Plane failed to descend as pilots reportedly fell asleep during flight
By Tamara Hardingham-Gill, CNN
(CNN) -- Two pilots are believed to have fallen asleep and missed their landing during a flight from Sudan to Ethiopia on Monday, according to a report by commercial aviation news site Aviation Herald.
The incident took place on board an Ethiopian Airlines Boeing 737-800 en route from Khartoum to Addis Ababa, the report said, "when the pilots fell asleep" and "the aircraft continued past the top of descent."
Data obtained by the website indicates that the aircraft was cruising at 37,000 feet on autopilot when it failed to descend at Addis Ababa Bole International Airport, its scheduled destination, on August 15.
Air traffic control were apparently unable to reach the crew despite making several attempts at contact. However, an alarm was triggered when the plane overshot the runway and continued along the route.
The aircraft subsequently began to descend, landing safely around 25 minutes later.
Automatic Dependent Surveillance-Broadcast (ADS-B) data shows the aircraft overflying the runway, before beginning its descent and maneuvering for another approach.
"We have received a report which indicates Ethiopian flight number ET343 en route from Khartoum to Addis Ababa temporarily lost communication with Addis Ababa Air Traffic Control on 15 August 2022," reads a statement issued by Ethiopian Airlines on Friday.
"The flight later landed safely after communication was restored. The concerned crew have been removed from operation pending further investigation.
"Appropriate corrective action will be taken based on the outcome of the investigation. Safety has always been and will continue to be our first priority," the statement said.
Aviation analyst Alex Macheras has since taken to Twitter to express his shock at the "deeply concerning incident," which he suggests may have been the result of pilot exhaustion.

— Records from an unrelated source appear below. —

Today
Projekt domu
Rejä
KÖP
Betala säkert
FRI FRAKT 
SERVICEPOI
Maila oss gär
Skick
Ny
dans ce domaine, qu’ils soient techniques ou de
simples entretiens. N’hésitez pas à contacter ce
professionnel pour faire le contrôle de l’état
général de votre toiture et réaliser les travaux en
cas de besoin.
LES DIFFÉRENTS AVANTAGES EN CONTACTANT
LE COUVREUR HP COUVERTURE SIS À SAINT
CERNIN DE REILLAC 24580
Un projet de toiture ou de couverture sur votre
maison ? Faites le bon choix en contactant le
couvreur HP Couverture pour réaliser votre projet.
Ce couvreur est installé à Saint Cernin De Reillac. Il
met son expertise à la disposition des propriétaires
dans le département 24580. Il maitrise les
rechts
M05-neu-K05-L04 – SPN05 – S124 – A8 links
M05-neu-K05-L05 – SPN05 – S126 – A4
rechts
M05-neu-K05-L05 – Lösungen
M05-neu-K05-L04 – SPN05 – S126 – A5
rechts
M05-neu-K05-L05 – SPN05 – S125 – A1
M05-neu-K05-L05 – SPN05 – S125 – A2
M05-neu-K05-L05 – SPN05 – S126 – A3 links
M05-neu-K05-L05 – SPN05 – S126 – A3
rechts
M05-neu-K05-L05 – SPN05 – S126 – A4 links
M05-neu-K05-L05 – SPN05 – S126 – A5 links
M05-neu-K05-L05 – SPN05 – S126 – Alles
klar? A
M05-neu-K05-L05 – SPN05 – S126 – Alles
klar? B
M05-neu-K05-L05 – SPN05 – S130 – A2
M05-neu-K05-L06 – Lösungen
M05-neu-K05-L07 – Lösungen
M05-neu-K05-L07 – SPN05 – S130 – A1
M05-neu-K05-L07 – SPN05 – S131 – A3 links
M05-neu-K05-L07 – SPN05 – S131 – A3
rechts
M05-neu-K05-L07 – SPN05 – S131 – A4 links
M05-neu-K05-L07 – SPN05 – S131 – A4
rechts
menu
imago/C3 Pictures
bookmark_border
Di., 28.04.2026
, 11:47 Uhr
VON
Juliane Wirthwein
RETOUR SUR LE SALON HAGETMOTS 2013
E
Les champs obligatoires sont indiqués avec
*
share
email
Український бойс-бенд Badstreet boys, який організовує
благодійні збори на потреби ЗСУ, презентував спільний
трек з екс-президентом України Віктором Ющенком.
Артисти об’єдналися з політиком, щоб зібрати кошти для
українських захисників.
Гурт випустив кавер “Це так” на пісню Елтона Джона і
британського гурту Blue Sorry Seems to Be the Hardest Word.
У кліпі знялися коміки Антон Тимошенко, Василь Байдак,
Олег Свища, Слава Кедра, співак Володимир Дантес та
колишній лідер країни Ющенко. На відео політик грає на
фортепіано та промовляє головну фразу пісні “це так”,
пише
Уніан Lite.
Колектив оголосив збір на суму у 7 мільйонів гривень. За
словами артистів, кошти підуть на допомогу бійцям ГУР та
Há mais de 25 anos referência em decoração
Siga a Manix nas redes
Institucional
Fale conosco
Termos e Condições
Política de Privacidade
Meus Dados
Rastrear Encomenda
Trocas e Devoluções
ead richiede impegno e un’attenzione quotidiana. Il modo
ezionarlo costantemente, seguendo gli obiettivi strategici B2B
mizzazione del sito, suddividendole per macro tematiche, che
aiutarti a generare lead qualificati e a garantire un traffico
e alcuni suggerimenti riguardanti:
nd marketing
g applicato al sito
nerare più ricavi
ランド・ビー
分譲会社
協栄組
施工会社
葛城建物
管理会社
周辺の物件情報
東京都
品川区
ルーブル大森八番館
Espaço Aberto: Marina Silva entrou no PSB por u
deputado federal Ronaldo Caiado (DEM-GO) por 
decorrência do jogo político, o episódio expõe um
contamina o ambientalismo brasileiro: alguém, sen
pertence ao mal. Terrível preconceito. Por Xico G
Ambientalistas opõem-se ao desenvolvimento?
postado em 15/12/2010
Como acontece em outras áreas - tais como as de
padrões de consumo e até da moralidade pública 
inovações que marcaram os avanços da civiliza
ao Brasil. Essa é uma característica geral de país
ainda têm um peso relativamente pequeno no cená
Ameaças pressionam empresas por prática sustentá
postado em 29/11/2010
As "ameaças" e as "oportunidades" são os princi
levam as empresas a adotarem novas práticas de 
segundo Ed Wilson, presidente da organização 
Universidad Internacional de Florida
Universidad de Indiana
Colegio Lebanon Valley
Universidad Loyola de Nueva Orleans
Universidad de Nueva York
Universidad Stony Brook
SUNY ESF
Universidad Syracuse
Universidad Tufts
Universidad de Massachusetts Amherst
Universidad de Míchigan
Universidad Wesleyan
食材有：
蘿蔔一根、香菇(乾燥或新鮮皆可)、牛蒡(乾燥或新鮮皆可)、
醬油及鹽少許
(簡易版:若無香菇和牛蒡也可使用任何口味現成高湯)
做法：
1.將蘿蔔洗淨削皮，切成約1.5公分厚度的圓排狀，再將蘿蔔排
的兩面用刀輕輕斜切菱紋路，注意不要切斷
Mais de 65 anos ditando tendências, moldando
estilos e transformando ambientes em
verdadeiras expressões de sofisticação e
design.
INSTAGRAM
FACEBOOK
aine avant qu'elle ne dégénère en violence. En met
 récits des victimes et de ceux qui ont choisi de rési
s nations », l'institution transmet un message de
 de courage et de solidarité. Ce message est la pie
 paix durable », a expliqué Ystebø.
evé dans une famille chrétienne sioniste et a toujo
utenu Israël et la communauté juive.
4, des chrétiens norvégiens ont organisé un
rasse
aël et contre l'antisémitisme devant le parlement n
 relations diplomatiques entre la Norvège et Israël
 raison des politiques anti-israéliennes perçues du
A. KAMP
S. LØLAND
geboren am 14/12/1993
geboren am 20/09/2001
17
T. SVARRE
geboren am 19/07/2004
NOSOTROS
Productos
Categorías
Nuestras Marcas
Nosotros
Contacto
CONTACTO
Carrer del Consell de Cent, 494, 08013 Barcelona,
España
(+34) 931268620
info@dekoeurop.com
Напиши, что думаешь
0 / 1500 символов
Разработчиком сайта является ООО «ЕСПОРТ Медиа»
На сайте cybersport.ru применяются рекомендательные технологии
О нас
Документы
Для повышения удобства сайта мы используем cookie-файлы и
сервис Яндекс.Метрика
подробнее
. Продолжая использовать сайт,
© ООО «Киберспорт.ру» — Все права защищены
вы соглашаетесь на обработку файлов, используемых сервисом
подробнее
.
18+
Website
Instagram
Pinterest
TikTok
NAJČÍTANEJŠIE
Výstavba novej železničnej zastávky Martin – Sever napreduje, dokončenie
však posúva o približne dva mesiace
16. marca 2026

"Pilot fatigue is nothing new, and continues to pose one of the most significant threats to air safety -- internationally," he tweeted on Thursday.
The report comes just months after pilots at Southwest Airlines and Delta Air Lines warned airline executives that pilot exhaustion was on the rise and urged them to treat fatigue and the resulting mistakes as a safety risk.
"Fatigue, both acute and cumulative, has become Southwest Airlines' number-one safety threat," the Southwest Airlines Pilots Association, or SWAPA, told airline executives in a letter back in April.
According to the letter, the rising demand for air travel as the industry begins to bounce back from the Covid-19 pandemic, and cancellation chaos brought about by severe weather were among the reasons for the increase in pilot exhaustion.
Back in May, Italian newspaper Repubblica reported that an ITA pilot had been fired after "falling asleep" during a flight between New York and Rome.
The co-pilot was said to be taking an "authorized rest" at the time, leading to the Airbus A330 losing communication with air traffic control for ten minutes, according to the report.